Rubber alone would have been enough to have given Quentin Dupieux a cult reputation. He had earlier made Nonfilm (2002) and Steak (2007), neither of which seem to be widely seen outside France. Before that, Dupieux has maintained a career as an electronic musician under the name Mr Oizo (he also composes this film’s score under that name). Wrong was Dupieux’s fourth film and he subsequently went onto make the unrelated Wrong Cops (2013) and Reality (2014), Keep an Eye Out (2018), Deerskin (2019) and Mandibles (2020), all in a similar gonzo surrealist vein.
We are certainly back in Quentin Dupieux territory as the film opens on a pan around the surreal image of a group of firemen gathered in the middle of the street, one appearing to be squatting to go to the toilet in the middle of the road, another calmly texting, as all the while a burning van is ignored on the side of the road. You keep waiting for things to get as crazed as Stephen Spinella’s opening monologue at the opening of Rubber but Dupieux is determined to leave Wrong as a slow burner that just sits on the edge of the mind-spinningly weird.
Progressive scenes hit in with a David Lynch-ian sense of deadpan – Jack Plotnick goes to work in the office where it is always raining indoors and everyone carries on oblivious, before we then learn that he was fired four months ago but has still continued to come to work; the bizarre set of occurrences that come about after he makes a phone call to phone operator Alexis Dzenia, she delivers a pizza to him along with her number saying she wants him, which is taken by gardener Eric Judor who pretends to be Dolph and sleeps with her only for the real Dolph to then find her on his doorstep ready to move in, she only mildly puzzled that before he was dark skinned and is now a white guy; the palm tree in the backyard that has inexplicably turned into a pine tree; a detective (Steve Little) who is hired to find the missing dog and employs a device that is able to read the memories of the dog’s turds (the film even has an credits for the person who produced ‘Turd Memories’); Dolph’s neighbour (Regan Burns) who refuses to acknowledge he is jogging despite the evidence otherwise and goes on a quest to find the reasons why, which involve him ‘driving to the end of the world’, represented by a journey across an endless white plain by the end of the film.
The film becomes even more demented with the introduction of William Fichtner as a guru who has an hilarious scene where he calmly explains how he kidnapped Jack Plotnick’s dog as part of a scheme to help him realise how much he loves his pet, while insisting that Dolph develop his telepathic communications with the dog.
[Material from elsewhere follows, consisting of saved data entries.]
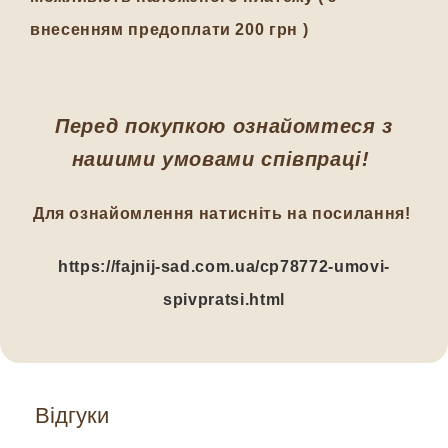
внесенням предоплати 200 грн )
Перед покупкою ознайомтеся з
нашими умовами співпраці!
Для ознайомлення натисніть на посилання!
https://fajnij-sad.com.ua/cp78772-umovi-
spivpratsi.html
Відгуки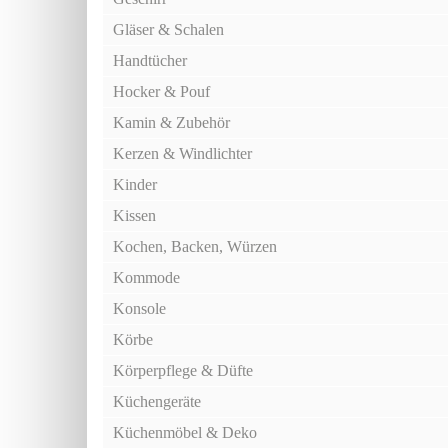
Gläser & Schalen
Handtücher
Hocker & Pouf
Kamin & Zubehör
Kerzen & Windlichter
Kinder
Kissen
Kochen, Backen, Würzen
Kommode
Konsole
Körbe
Körperpflege & Düfte
Küchengeräte
Küchenmöbel & Deko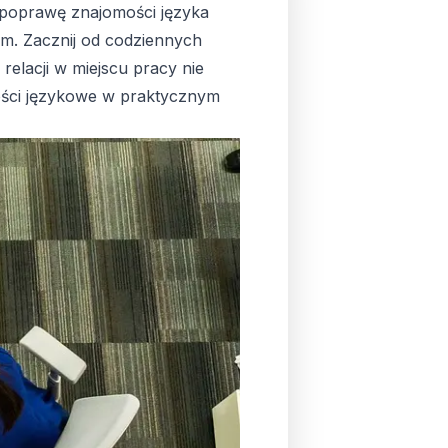
 poprawę znajomości języka
m. Zacznij od codziennych
lacji w miejscu pracy nie
ności językowe w praktycznym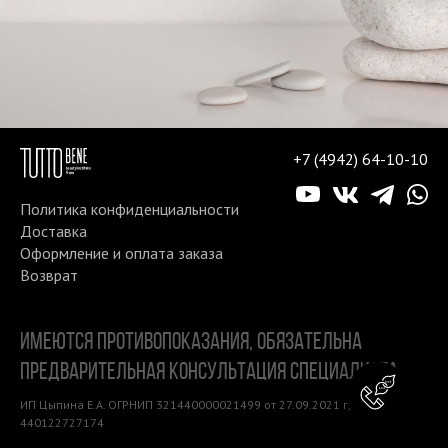
+7 (4942) 64-10-10
Политика конфиденциальности
Доставка
Оформление и оплата заказа
Возврат
ИМЕЮТСЯ ПРОТИВОПОКАЗАНИЯ, ОБЯЗАТЕЛЬНА
ПРЕДВАРИТЕЛЬНАЯ КОНСУЛЬТАЦИЯ СПЕЦИАЛИСТА
Консу
ИП Цыпина Е.А. ОГРНИП 321440000021499 от 27.09.2021 г, ИНН
440122727174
Everything winds together with a sense of peculiarly akilter synchronicity that is amusing. On the other hand, what you keep expecting is that Wrong is going to be as brilliantly mind-bending as Rubber was – and it never is. At most, it is a peculiarly puzzling amusement. Reverse things and I think one would be hard-pressed to think of Wrong becoming a midnight cult favourite if it had been released before Rubber. It is a film that can be more appreciated once you already have a sense of Quentin Dupieux’s weird sense of humour than necessarily one that flicks a whole lot of light-switches on its own terms.